Influenza A virus (IAV) has fueled six major pandemics, causing between 50 and 100 million deaths worldwide. In the United States, seasonal vaccines still leave IAV infections responsible for roughly 140,000 to 710,000 hospitalizations and 12,000 to 52,000 deaths each year.

Developing antivirals or more durable vaccines against IAV has proven difficult because the virus readily alters its genetic material, mutating, rearranging or recombining with other IAV strains within the same cell. This genetic plasticity makes it hard for drug developers to create long‑lasting solutions and continually raises the risk of new pandemic variants.

Part of the problem is the lack of a suitable human in‑vitro system to evaluate new therapies. Animal models of IAV fail to replicate human immune responses, and drug delivery to human lung tissue occurs under different conditions than in animals. Current CRISPR‑based approaches target sequences unique to humans, so their efficacy cannot be tested meaningfully in animals.

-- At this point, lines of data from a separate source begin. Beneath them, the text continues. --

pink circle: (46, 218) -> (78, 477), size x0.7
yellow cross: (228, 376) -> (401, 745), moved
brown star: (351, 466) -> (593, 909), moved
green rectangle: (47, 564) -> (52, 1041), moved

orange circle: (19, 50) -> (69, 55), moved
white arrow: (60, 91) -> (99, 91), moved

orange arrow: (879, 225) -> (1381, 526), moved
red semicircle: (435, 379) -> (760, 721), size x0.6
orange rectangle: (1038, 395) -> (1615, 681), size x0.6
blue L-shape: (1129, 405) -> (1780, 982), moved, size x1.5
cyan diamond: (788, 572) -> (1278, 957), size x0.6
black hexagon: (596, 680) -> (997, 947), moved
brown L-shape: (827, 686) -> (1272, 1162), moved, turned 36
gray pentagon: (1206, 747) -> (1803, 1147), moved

A joint effort by the Wyss Institute at Harvard University has overcome these hurdles by combining a microfluidic “breathing” lung alveolus chip, advanced drug‑delivery nanoparticles, and state‑of‑the‑art CRISPR technology. The team engineered CRISPR machinery that recognizes a highly conserved IAV genome sequence, packed it into nanoparticles that specifically bind to lung epithelial cells, and introduced the complex into a microfluidic channel of the lung chip infected with a pandemic IAV strain.

After a single dose, the viral load in the engineered tissue dropped by more than 50 %, and the virus‑induced inflammatory response was markedly reduced. Transcriptomic analysis revealed only minimal off‑target effects. These results demonstrate that the lung chip model offers a more faithful representation of human IAV infection than other pre‑clinical platforms, allowing both efficacy and safety of CRISPR‑RNA therapies to be assessed in a clinically relevant setting.

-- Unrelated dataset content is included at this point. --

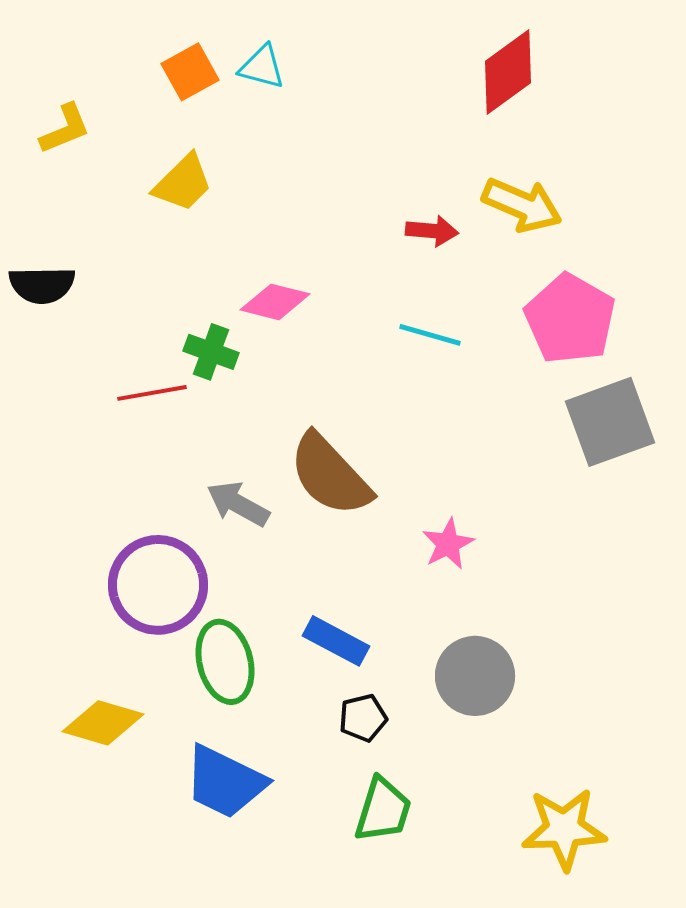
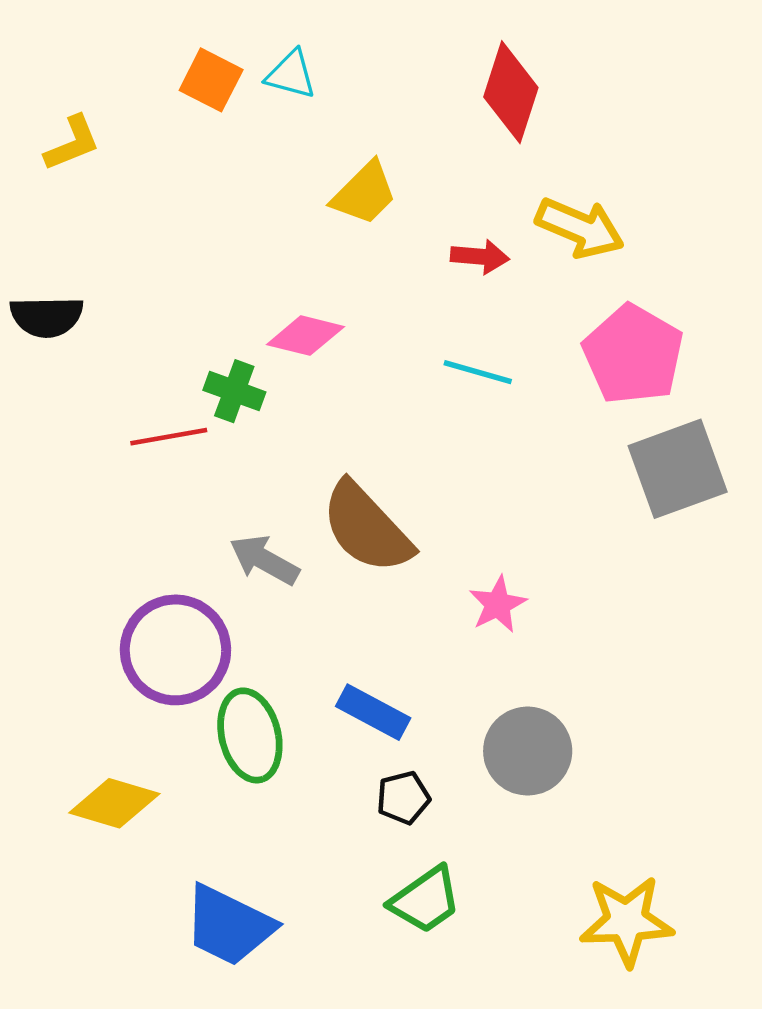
orange square: (190, 72) -> (211, 80), turned -34
red diamond: (508, 72) -> (511, 92), moved, turned -36
yellow trapezoid: (183, 183) -> (364, 193), moved
blue trapezoid: (225, 782) -> (229, 925), moved
green trapezoid: (383, 810) -> (425, 900), turned 38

The study was published in Lab on a Chip. “Our findings show that the human Lung Chip platform is a powerful pre‑clinical tool for testing broad‑spectrum CRISPR‑RNA therapeutics, providing clear evidence of efficacy while revealing only negligible off‑target activity,” said Donald Ingber. “Given the likelihood of future pandemics and the continual seasonal evolution of IAV, pan‑IAV antivirals developed with this platform could help us stay ahead of the virus and save thousands of lives.”

Ingber holds the Judah Folkman Professorship of Vascular Biology at Harvard Medical School and Boston Children’s Hospital, and the Hansjörg Wyss Professorship of Biologically Inspired Engineering at the School of Engineering and Applied Sciences.

Co‑authors on the paper include Ryan Posey, Haiquing Bai, Amanda Jiang, Pere Dosta, Diana Ocampo‑Alvarado, Robert Plebani, Jie Ji, and Chaitra Belgur.